Telomeres sit at the ends of chromosomes to protect their genetic data (colorful DNA pic) Credit: Jane Ades, NHGRI
Research on small cellular changes may lead to big cancer solutions
Among cancers, scientists have spent their entire research careers looking for cellular similarities that may lead to a single cure for many cancers –– the rare chance to have a single answer to a multifaceted problem. In 1997, scientists discovered a gene that they believed was the key to cellular immortality. Telomerase Reverse Transcriptase, or TERT, is a catalytic piece of telomerase, and while cellular immortality sounds like a good idea, it is actually how cancerous tumors grow and proliferate in cancer patients.
In the late nineties, the unanswered question was whether or not TERT was a cancer-causing gene. Scientists spent the next decade hunting for the mutations that activate it but no one was able to find mutations in TERT. Two years ago, two groups of researchers discovered that TERT didn’t have any mutations at all. Instead, the mutations were occurring in the regulatory region that controls the expression of the gene. These mutations showed up in melanoma, and in many cancers found in the brain, liver and bladder.
“It was at that point that I realized we had all the tools and expertise in our lab to understand the mechanisms of these mutations. What my lab did with our collaborators at CU’s Anschutz Medical Campus was to trace the effect of the mutation from the DNA to the increased RNA levels, to the increased protein levels, to the increased telomerase levels,” says BioFrontiers Director Tom Cech, who recently published his team’s findings in the journal, Science. “We were able to show this effect in 23 bladder cancer cell lines by comparing those with mutations to those without mutations.”
Bladder cancer cell lines were available at Anschutz and Cech’s research team worked with colleagues there, including Dan Theodorescu, Director of the CU Cancer Center, to use those lines because their cellular workings could be applied to a variety of different cancers. Bladder cancer itself is no small threat. The National Institutes of Health report that this cancer caused more than 15,000 deaths in 2014 alone, and nearly 75,000 new cases were diagnosed in the same year. Treatment for this type of cancer is not easy either, involving some combination of chemotherapy, biological therapy with bacteria or completely removing the bladder.
One of the most valuable parts of the study was the team of collaborators doing the research including: Staff Scientist, Art Zaug; Postdoctoral Researcher, Sumit Borah; Graduate Student Linghe Xi, and an undergraduate with a triple major in biology, biochemistry and neuroscience, Natasha Powell. This team worked across the two CU campuses to gain access to unique bladder cancer cell lines available at the Anschutz Medical Campus. The team in the Cech lab also had a process for measuring the number of TERT protein molecules and the very small changes in enzyme activity within cells.

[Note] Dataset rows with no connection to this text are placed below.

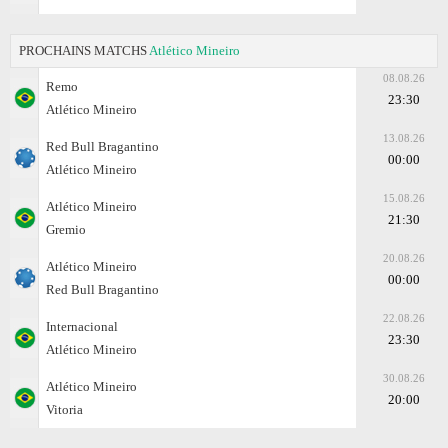
PROCHAINS MATCHS
Atlético Mineiro
08.08.26
Remo
23:30
Atlético Mineiro
13.08.26
Red Bull Bragantino
00:00
Atlético Mineiro
15.08.26
Atlético Mineiro
21:30
Gremio
20.08.26
Atlético Mineiro
00:00
Red Bull Bragantino
22.08.26
Internacional
23:30
Atlético Mineiro
30.08.26
Atlético Mineiro
20:00
Vitoria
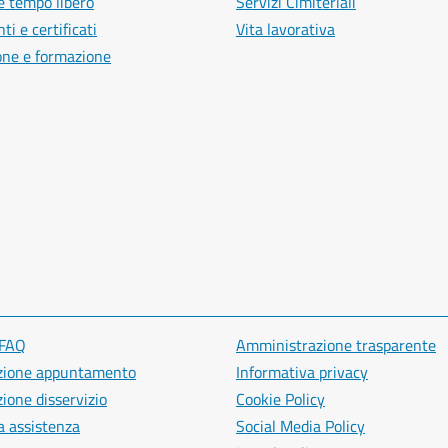
e tempo libero
Servizi Cimiteriali
i e certificati
Vita lavorativa
one e formazione
 FAQ
Amministrazione trasparente
zione appuntamento
Informativa privacy
ione disservizio
Cookie Policy
a assistenza
Social Media Policy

Using these tools the research team pushed beyond the current limitations of technology in measuring molecular changes within cells. Computer analysis of the data further confirmed that a finding of high telomerase levels could predict whether a patient’s bladder cancer was fatal or survivable. At some point in the future, doctors may be able to measure telomerase activity in cancer patients and prescribe a treatment schedule according to the severity of the cancer. Using this technique, telomerase could be a biomarker for certain cancers and Cech hopes his research will give medical diagnostic companies the knowledge they need to develop a test that could be used easily in a doctor’s office.
“We hope that this research will stimulate drug companies to find telomerase inhibitors to slow and change cancer to a more treatable version. We’re also interested in seeing if this research applies to other types of cancers, which would create an opportunity where a single drug could impact many different kinds of cancers,” says Cech.